"
"But if you were thrashed yourself?" Tremayne asked him, and the
light in his grey eyes almost hinted at a dark desire to be himself
the executioner.
Samoval's dark, handsome eyes considered the captain steadily. "To
be thrashed myself?" he questioned. "My dear Captain, the idea of
having hands laid upon me, soiling me, brutalising me, is so
nauseating, so repugnant, that I assure you I should not hesitate to
shoot the man who did it just as I should shoot any other wild beast
that attacked me.

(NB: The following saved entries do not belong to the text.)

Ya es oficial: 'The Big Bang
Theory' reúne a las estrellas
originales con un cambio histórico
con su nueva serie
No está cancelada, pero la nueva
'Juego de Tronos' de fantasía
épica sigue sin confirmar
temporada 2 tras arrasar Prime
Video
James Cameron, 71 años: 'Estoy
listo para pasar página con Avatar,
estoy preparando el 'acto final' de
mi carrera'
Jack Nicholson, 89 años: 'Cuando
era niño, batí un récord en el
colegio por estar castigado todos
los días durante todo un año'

Indeed the two instances are exactly parallel,
and my country's courts would uphold in such a case the justice of
my conduct."
"Then you may thank God," said O'Moy, "that you are not under
British jurisdiction."
"I do," snapped Samoval, to make an instant recovery: "at least so
far as the matter is concerned." And he elaborated: "I assure you,
sirs, it will be an evil day for the nobility of any country when
its Government enacts against the satisfaction that one gentleman
has the right to demand from another who offends him."
"Isn't the conversation rather too bloodthirsty for a luncheon-table?"
wondered Lady O'Moy. And tactlessly she added, thinking with
flattery to mollify Samoval and cool his obvious heat: "You are
yourself such a famous swordsman, Count.